Run out of time - and I had so much to share too....
Hey ho. Here's a whistle stop summary.
The Gills won. (Score flatters to deceive and the home crowd want a constant fight with the stewards). Andy Hamilton was average. (He should stay as 'Old Harry' in my mind - far too much recycled material)
Both events made me wonder what audience I should really sit in as I felt as if I did not belong in either.
My new musical purchases have kept me occupied.(Sasha - Invol2ver & Oakenfold's Greatest Hits & Remixes) As has a rather rejuvenating wander through my C-D collection. Ah. I love Placebo. As I have grown up so have they - and boy do their songs reflect a moment in time... 'Lady of the Flowers', 'Ask for Answers', 'Brick Shithouse', 'Infra-red' etc etc...
Have decided the antidote to 'feeling' alone is to keep 'doing' stuff - to think about real problems/issues. Rather than the what ifs. (Ah but not work related ones. Work is something I very much trying to blot out. I keep dreaming of periphery soon to be central people and it gives me an uneasy sense).

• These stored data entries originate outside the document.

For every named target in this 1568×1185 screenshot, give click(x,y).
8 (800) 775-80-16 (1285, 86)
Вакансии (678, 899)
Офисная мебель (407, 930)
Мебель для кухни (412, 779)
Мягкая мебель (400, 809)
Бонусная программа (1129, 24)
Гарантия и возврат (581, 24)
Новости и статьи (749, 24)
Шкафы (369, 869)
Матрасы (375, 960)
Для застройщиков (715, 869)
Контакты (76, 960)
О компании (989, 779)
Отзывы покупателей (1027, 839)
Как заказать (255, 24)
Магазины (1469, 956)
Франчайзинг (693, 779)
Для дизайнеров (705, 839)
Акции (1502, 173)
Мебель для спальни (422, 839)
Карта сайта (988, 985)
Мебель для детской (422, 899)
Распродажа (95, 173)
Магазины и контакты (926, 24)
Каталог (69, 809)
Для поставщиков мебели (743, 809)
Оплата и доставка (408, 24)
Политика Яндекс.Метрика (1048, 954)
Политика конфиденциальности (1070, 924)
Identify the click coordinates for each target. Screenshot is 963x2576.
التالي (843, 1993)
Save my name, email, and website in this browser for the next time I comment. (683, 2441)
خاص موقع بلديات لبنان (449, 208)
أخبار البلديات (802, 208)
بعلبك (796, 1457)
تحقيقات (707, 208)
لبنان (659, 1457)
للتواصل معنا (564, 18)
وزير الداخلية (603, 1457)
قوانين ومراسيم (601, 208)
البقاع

Thursday and Friday were odd days, but I cannot be selfish and absorbed by own 'feelings', for once those that Sparky are about to experience are far more important and I have to be strong and as there for him, as anyone who is half way round the world can be...I have shed many a tear over the last 8 days. An article in the Observer had me in tears on the tube. Texts from my bro. Items on TV. Goodbyes. Must go's. No regrets. Lingering kisses and holding on so tight to make it last longer. The lurch in the stomach as words are said. No regrets.